MEPS 153:229-238 (1997)  -  doi:10.3354/meps153229

Demographic consequences of within-year variation in recruitment

Pfister CA

I explored the consequences of variance in the timing of recruitment to early growth and survivorship in a guild of sculpins that occupy intertidal areas on the outer coast of Washington state (USA). When I quantified the appearance of new recruits every month for 3 yr, I found seasonal peaks in recruitment for the 3 most common species in this system, although fishes recruited throughout the spring and summer months.
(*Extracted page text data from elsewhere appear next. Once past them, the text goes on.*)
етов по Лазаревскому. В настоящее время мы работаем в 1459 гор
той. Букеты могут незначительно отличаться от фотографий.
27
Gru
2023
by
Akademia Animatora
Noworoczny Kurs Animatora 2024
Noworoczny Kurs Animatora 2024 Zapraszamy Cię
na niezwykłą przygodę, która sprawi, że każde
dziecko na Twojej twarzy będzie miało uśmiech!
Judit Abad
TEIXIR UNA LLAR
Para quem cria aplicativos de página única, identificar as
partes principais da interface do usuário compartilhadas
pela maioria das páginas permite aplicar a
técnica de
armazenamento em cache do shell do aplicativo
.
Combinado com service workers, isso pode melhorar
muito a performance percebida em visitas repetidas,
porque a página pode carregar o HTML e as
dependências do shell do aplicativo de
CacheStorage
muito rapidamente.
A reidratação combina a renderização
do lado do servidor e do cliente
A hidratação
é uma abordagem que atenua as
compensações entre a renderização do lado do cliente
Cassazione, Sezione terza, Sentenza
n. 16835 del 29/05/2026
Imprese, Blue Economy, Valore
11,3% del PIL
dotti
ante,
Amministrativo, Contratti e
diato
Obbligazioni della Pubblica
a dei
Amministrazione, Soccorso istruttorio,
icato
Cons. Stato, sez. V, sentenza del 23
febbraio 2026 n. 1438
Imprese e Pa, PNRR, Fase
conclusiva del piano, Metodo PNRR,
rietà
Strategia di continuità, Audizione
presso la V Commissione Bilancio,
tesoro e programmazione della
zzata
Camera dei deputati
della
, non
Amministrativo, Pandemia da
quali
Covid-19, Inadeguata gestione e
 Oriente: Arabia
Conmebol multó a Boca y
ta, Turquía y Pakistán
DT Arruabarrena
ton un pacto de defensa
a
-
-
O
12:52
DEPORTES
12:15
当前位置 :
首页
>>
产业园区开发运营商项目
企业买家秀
Mark-recapture studies revealed especially strong seasonal growth patterns in 2 of the 3 species, with increased growth rates during the summer months. This effect was most pronounced for young-of-the-year fishes. As a consequence, individuals of all species reach reproductive size more rapidly and benefit from higher survivorship to reproductive size when they recruit earlier in the spring and summer. These demographic consequences of within-year recruitment variation appear driven by large-scale oceanographic events, since recruitment in all 3 species can be correlated with upwelling and/or sea surface temperature. Although these results suggest that within-season recruitment variation, via its effect on juvenile performance, may affect the population trajectories of these nearshore fishes, previous research in this system also indicates a strong role for adult survivorship patterns. Thus, understanding the net effect of pelagic events in driving population dynamics of organisms with complex life cycles requires integration of both pelagic and benthic life history events.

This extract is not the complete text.